*** Dataset records Section Begins ***
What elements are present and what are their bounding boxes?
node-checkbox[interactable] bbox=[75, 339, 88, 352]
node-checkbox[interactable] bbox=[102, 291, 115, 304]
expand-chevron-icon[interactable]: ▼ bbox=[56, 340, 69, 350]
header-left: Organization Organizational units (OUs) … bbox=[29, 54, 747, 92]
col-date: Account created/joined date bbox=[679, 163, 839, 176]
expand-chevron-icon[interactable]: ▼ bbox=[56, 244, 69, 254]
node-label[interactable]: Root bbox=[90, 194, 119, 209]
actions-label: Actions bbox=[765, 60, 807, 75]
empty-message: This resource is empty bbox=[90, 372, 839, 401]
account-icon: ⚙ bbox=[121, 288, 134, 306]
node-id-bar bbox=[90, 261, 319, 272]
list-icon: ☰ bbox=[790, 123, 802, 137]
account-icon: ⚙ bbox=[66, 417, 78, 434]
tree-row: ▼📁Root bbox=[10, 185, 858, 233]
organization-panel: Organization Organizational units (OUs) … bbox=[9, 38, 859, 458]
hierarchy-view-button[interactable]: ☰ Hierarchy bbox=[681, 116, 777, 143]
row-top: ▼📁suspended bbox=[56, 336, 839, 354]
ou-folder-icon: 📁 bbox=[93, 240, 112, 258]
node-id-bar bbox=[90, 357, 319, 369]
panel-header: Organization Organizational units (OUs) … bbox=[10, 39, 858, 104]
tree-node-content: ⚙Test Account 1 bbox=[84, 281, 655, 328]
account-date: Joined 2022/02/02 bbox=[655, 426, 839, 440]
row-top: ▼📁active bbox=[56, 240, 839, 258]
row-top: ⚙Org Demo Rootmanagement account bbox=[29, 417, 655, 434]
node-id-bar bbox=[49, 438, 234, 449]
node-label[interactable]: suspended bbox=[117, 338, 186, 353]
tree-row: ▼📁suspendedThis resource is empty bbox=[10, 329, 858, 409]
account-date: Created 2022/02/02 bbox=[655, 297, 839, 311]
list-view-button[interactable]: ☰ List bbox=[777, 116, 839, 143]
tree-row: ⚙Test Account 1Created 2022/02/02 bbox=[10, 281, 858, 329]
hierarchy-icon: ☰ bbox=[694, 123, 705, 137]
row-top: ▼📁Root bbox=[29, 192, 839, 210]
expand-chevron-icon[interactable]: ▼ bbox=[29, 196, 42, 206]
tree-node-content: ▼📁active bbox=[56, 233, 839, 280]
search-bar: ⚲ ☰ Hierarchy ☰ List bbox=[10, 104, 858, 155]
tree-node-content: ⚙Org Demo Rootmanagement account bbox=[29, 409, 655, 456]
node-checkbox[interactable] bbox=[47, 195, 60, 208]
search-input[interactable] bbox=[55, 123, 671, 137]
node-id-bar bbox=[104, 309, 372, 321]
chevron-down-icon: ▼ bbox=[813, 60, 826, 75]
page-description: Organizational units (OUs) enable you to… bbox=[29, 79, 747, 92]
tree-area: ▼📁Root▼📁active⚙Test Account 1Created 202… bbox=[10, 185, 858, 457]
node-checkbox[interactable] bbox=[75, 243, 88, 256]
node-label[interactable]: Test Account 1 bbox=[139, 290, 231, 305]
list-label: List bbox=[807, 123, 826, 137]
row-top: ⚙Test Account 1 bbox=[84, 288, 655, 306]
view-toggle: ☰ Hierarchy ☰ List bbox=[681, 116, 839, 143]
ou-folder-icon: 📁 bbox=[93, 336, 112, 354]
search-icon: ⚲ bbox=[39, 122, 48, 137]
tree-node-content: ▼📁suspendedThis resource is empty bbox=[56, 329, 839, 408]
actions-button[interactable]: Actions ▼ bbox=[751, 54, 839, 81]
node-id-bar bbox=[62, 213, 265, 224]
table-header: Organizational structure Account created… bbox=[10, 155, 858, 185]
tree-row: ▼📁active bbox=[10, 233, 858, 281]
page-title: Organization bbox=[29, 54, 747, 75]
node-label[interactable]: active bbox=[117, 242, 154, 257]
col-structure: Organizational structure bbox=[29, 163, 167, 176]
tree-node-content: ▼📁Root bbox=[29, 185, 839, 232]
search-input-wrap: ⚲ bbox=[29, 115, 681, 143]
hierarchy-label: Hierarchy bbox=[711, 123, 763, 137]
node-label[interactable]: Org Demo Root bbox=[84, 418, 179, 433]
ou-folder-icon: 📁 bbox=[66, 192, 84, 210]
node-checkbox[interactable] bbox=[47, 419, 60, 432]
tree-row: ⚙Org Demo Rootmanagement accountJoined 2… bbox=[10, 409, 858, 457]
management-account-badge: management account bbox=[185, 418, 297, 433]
*** Dataset records Section Ends ***
> [To do]: Would you reproduce the material above in full, exactly as given?

> [Response]:
What elements are present and what are their bounding boxes?
node-checkbox[interactable] bbox=[75, 339, 88, 352]
node-checkbox[interactable] bbox=[102, 291, 115, 304]
expand-chevron-icon[interactable]: ▼ bbox=[56, 340, 69, 350]
header-left: Organization Organizational units (OUs) … bbox=[29, 54, 747, 92]
col-date: Account created/joined date bbox=[679, 163, 839, 176]
expand-chevron-icon[interactable]: ▼ bbox=[56, 244, 69, 254]
node-label[interactable]: Root bbox=[90, 194, 119, 209]
actions-label: Actions bbox=[765, 60, 807, 75]
empty-message: This resource is empty bbox=[90, 372, 839, 401]
account-icon: ⚙ bbox=[121, 288, 134, 306]
node-id-bar bbox=[90, 261, 319, 272]
list-icon: ☰ bbox=[790, 123, 802, 137]
account-icon: ⚙ bbox=[66, 417, 78, 434]
tree-row: ▼📁Root bbox=[10, 185, 858, 233]
organization-panel: Organization Organizational units (OUs) … bbox=[9, 38, 859, 458]
hierarchy-view-button[interactable]: ☰ Hierarchy bbox=[681, 116, 777, 143]
row-top: ▼📁suspended bbox=[56, 336, 839, 354]
ou-folder-icon: 📁 bbox=[93, 240, 112, 258]
node-id-bar bbox=[90, 357, 319, 369]
panel-header: Organization Organizational units (OUs) … bbox=[10, 39, 858, 104]
tree-node-content: ⚙Test Account 1 bbox=[84, 281, 655, 328]
account-date: Joined 2022/02/02 bbox=[655, 426, 839, 440]
row-top: ▼📁active bbox=[56, 240, 839, 258]
row-top: ⚙Org Demo Rootmanagement account bbox=[29, 417, 655, 434]
node-id-bar bbox=[49, 438, 234, 449]
node-label[interactable]: suspended bbox=[117, 338, 186, 353]
tree-row: ▼📁suspendedThis resource is empty bbox=[10, 329, 858, 409]
account-date: Created 2022/02/02 bbox=[655, 297, 839, 311]
list-view-button[interactable]: ☰ List bbox=[777, 116, 839, 143]
tree-row: ⚙Test Account 1Created 2022/02/02 bbox=[10, 281, 858, 329]
hierarchy-icon: ☰ bbox=[694, 123, 705, 137]
row-top: ▼📁Root bbox=[29, 192, 839, 210]
expand-chevron-icon[interactable]: ▼ bbox=[29, 196, 42, 206]
tree-node-content: ▼📁active bbox=[56, 233, 839, 280]
search-bar: ⚲ ☰ Hierarchy ☰ List bbox=[10, 104, 858, 155]
tree-node-content: ⚙Org Demo Rootmanagement account bbox=[29, 409, 655, 456]
node-checkbox[interactable] bbox=[47, 195, 60, 208]
search-input[interactable] bbox=[55, 123, 671, 137]
node-id-bar bbox=[104, 309, 372, 321]
chevron-down-icon: ▼ bbox=[813, 60, 826, 75]
page-description: Organizational units (OUs) enable you to… bbox=[29, 79, 747, 92]
tree-area: ▼📁Root▼📁active⚙Test Account 1Created 202… bbox=[10, 185, 858, 457]
node-checkbox[interactable] bbox=[75, 243, 88, 256]
node-label[interactable]: Test Account 1 bbox=[139, 290, 231, 305]
list-label: List bbox=[807, 123, 826, 137]
row-top: ⚙Test Account 1 bbox=[84, 288, 655, 306]
view-toggle: ☰ Hierarchy ☰ List bbox=[681, 116, 839, 143]
ou-folder-icon: 📁 bbox=[93, 336, 112, 354]
search-icon: ⚲ bbox=[39, 122, 48, 137]
tree-node-content: ▼📁suspendedThis resource is empty bbox=[56, 329, 839, 408]
actions-button[interactable]: Actions ▼ bbox=[751, 54, 839, 81]
node-id-bar bbox=[62, 213, 265, 224]
table-header: Organizational structure Account created… bbox=[10, 155, 858, 185]
tree-row: ▼📁active bbox=[10, 233, 858, 281]
page-title: Organization bbox=[29, 54, 747, 75]
node-label[interactable]: active bbox=[117, 242, 154, 257]
col-structure: Organizational structure bbox=[29, 163, 167, 176]
tree-node-content: ▼📁Root bbox=[29, 185, 839, 232]
search-input-wrap: ⚲ bbox=[29, 115, 681, 143]
hierarchy-label: Hierarchy bbox=[711, 123, 763, 137]
node-label[interactable]: Org Demo Root bbox=[84, 418, 179, 433]
ou-folder-icon: 📁 bbox=[66, 192, 84, 210]
node-checkbox[interactable] bbox=[47, 419, 60, 432]
tree-row: ⚙Org Demo Rootmanagement accountJoined 2… bbox=[10, 409, 858, 457]
management-account-badge: management account bbox=[185, 418, 297, 433]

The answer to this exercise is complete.